Taking Aim: Female ANP recruits familiarize themselves with their rifles during weapons training, a part of the basic police training taught at the PTC in Qalat. Photo by Capt. Vinh Bui

Story by: Sgt. Jerry Wilson
CTZ Public Affairs

ZABUL, Afghanistan – Troopers from the 2nd Stryker Cavalry Regiment working alongside their Afghan National Police partners at the Police Training Center in Qalat started the New Year right Monday, Jan 3 by graduating a class of 134 new recruits. Class 1101 had the distinction of not only being the first class of 2011, but also the first class to include volunteers from the Commerce Stability Program and five female recruits.

Dragoons conduct a six-week long training course for new ANP recruits. Students are taught techniques and law enforcement skills that will help them in their mission to provide security and stability to the citizens of Zabul Province. The training is separated into classroom and hands on exercises. Instructors teach basic skills like weapons handling, weapons maintenance and first aid. In addition, recruits are taught room clearing, traffic control point operations and team leading procedures.

This class was the first to include volunteers from the newly established Commerce Stability Program. The CSP is a village-level security program similar to a neighborhood watch. The program hires men from each village and pays them to man observation posts alongside ANP officers. In addition to the CSP, class 1101 also included the first female candidates to be inducted within the Zabul Province.

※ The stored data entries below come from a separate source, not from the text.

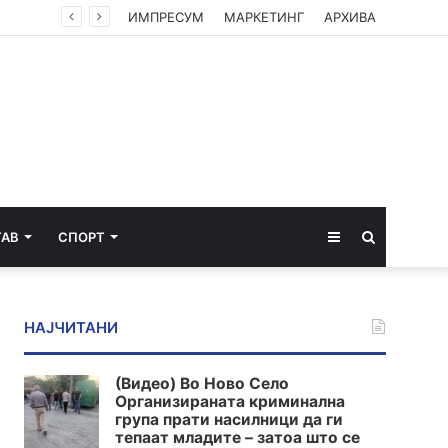
ИМПРЕСУМ
МАРКЕТИНГ
АРХИВА
Sidebar
Пребарај
ТАВ
СПОРТ
за
НАЈЧИТАНИ
(Видео) Во Ново Село
Организираната криминална
група прати насилници да ги
тепаат младите – затоа што се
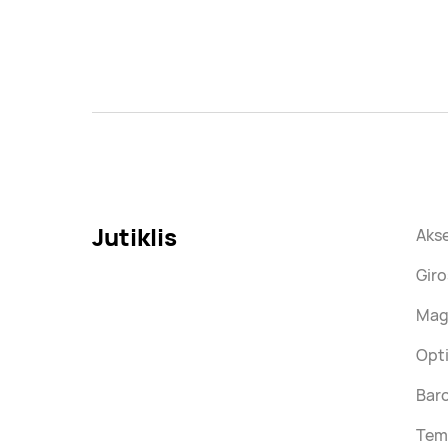
Jutiklis
Akse
Giro
Magn
Opti
Baro
Temp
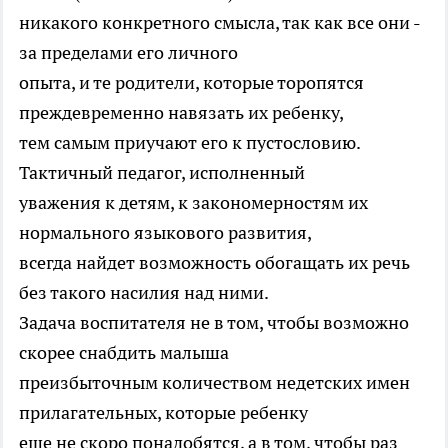
никакого конкретного смысла, так как все они -
за пределами его личного
опыта, и те родители, которые торопятся
преждевременно навязать их ребенку,
тем самым приучают его к пустословию.
Тактичный педагог, исполненный
уважения к детям, к закономерностям их
нормального языкового развития,
всегда найдет возможность обогащать их речь
без такого насилия над ними.
Задача воспитателя не в том, чтобы возможно
скорее снабдить малыша
преизбыточным количеством недетских имен
прилагательных, которые ребенку
еще не скоро понадобятся, а в том, чтобы раз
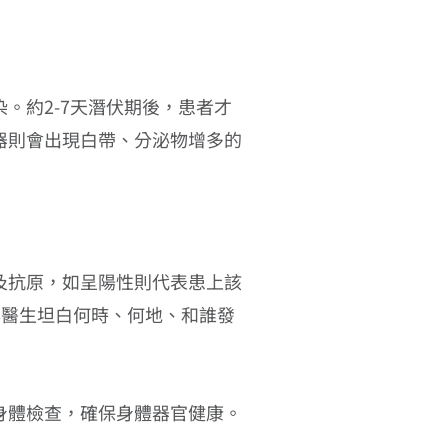
。約2-7天潛伏期後，患者才
器則會出現白帶、分泌物增多的
及抗原，如呈陽性則代表患上該
與醫生坦白何時、何地、和誰發
身體檢查，確保身體器官健康。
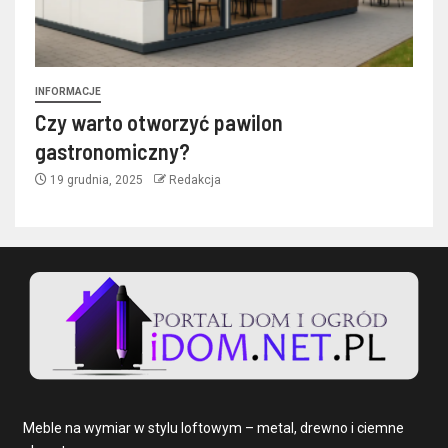
INFORMACJE
Czy warto otworzyć pawilon
gastronomiczny?
19 grudnia, 2025
Redakcja
Meble na wymiar w stylu loftowym – metal, drewno i ciemne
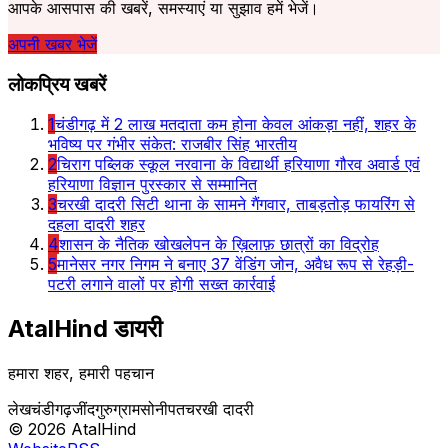
आपके आसपास की खबरें, समस्याएं या सुझाव हमें भेजें।
अपनी खबर भेजें
लोकप्रिय खबरें
1
चंडीगढ़ में 2 लाख मतदाता कम होना केवल आंकड़ा नहीं, शहर के
भविष्य पर गंभीर संकेत: राजबीर सिंह भारतीय
2
चिराग पब्लिक स्कूल नरवाना के विद्यार्थी हरियाणा गौरव अवार्ड एवं
हरियाणा विज्ञान पुरस्कार से सम्मानित
3
चरखी दादरी सिटी थाना के सामने गैंगवार, ताबड़तोड़ फायरिंग से
दहला दादरी शहर
4
शासन के नैतिक खोखलेपन के ख़िलाफ़ छात्रों का विद्रोह
5
मानेसर नगर निगम ने बनाए 37 वेंडिंग जोन, अवैध रूप से रेहड़ी-
पटरी लगाने वालों पर होगी सख्त कार्रवाई
AtalHind
डायरी
हमारा शहर, हमारी पहचान
लेख
चंडीगढ़
जींद
गुरुग्राम
सोनीपत
चरखी दादरी
©
2026
AtalHind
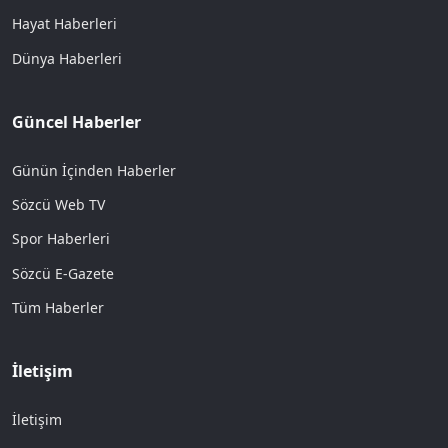
Hayat Haberleri
Dünya Haberleri
Güncel Haberler
Günün İçinden Haberler
Sözcü Web TV
Spor Haberleri
Sözcü E-Gazete
Tüm Haberler
İletişim
İletişim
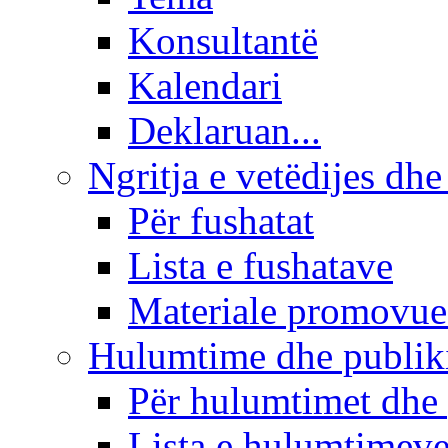
Konsultantë
Kalendari
Deklaruan...
Ngritja e vetëdijes dhe
Për fushatat
Lista e fushatave
Materiale promovue
Hulumtime dhe publi
Për hulumtimet dhe
Lista e hulumtimev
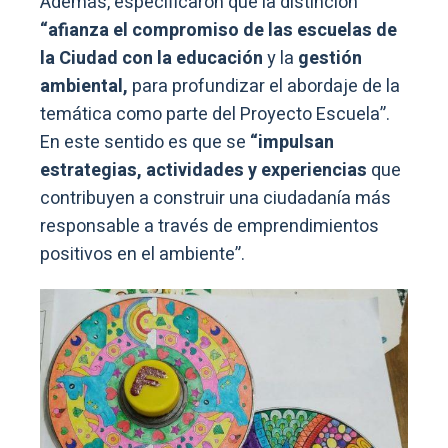
Además, especificaron que la distinción
“afianza el compromiso de las escuelas de
la Ciudad con la educación
y la
gestión
ambiental,
para profundizar el abordaje de la
temática como parte del Proyecto Escuela”.
En este sentido es que se
“impulsan
estrategias, actividades y experiencias
que
contribuyen a construir una ciudadanía más
responsable a través de emprendimientos
positivos en el ambiente”.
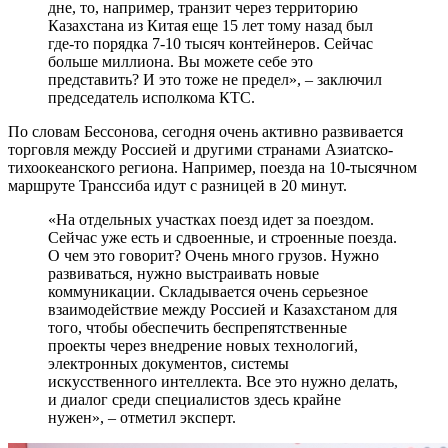
дне, то, например, транзит через территорию
Казахстана из Китая еще 15 лет тому назад был
где-то порядка 7-10 тысяч контейнеров. Сейчас
больше миллиона. Вы можете себе это
представить? И это тоже не предел», – заключил
председатель исполкома КТС.
По словам Бессонова, сегодня очень активно развивается
торговля между Россией и другими странами Азиатско-
тихоокеанского региона. Например, поезда на 10-тысячном
маршруте Транссиба идут с разницей в 20 минут.
«На отдельных участках поезд идет за поездом.
Сейчас уже есть и сдвоенные, и строенные поезда.
О чем это говорит? Очень много грузов. Нужно
развиваться, нужно выстраивать новые
коммуникации. Складывается очень серьезное
взаимодействие между Россией и Казахстаном для
того, чтобы обеспечить беспрепятственные
проекты через внедрение новых технологий,
электронных документов, системы
искусственного интеллекта. Все это нужно делать,
и диалог среди специалистов здесь крайне
нужен», – отметил эксперт.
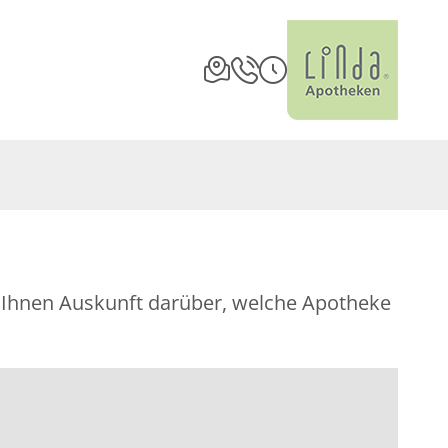
bt Ihnen Auskunft darüber, welche Apotheke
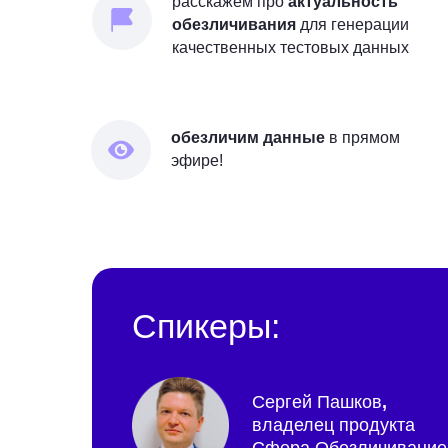
расскажем про
актуальность
обезличивания
для генерации
качественных тестовых данных
обезличим данные
в прямом
эфире!
Спикеры:
Сергей Пашков
,
владелец продукта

Five courageous women stepped up and despite fear of retribution toward their families vowed to support and defend their homes. Due to the predominately male environment at the PTC and the lack of women instructors, the female recruits were unable to engage in many of the practical exercises with the men. To compensate for this, the female recruits were given a more extensive overview of procedures during their classroom training.

“They went through the basic classroom training such as first aid, the constitution, tactics and techniques, checkpoint operations and security operations,” said Capt. Vinh Bui, the Provincial Logistical Adviser for PTC. “They also went to the range and qualified with both rifle and pistol.”

“The intent is for them to have a basic understanding as police officers,” Bui explained, “what they need to know, in order to influence the locals as well as be effective members of the force.”

Bui stated that graduating these women from the program is a great step towards progress in Zabul and they will face many restrictions due to the current cultural standards.

“Because they are female,” Bui said, “there will always be a fear of retribution towards their families so they will always be covered up.” Bui stated that wearing the full traditional burka, female officers will not be as intimidating as their male counterparts wearing their body armor and weapons.

Bui did state that though they will face many challenges in their careers, these five officers have become a stepping stone towards progress in making Afghanistan a more stable and secure country.

“They give females a voice within the ANP,” Bui said. “They make it more diverse and well-rounded.”

“This is the first step in the right direction,” he said. “With a little more time and cultural adjustment we can make the female presence more acceptable within society here.”


Graduation Day: A female ANP officer receives her diploma upon completion of the basic Police training course.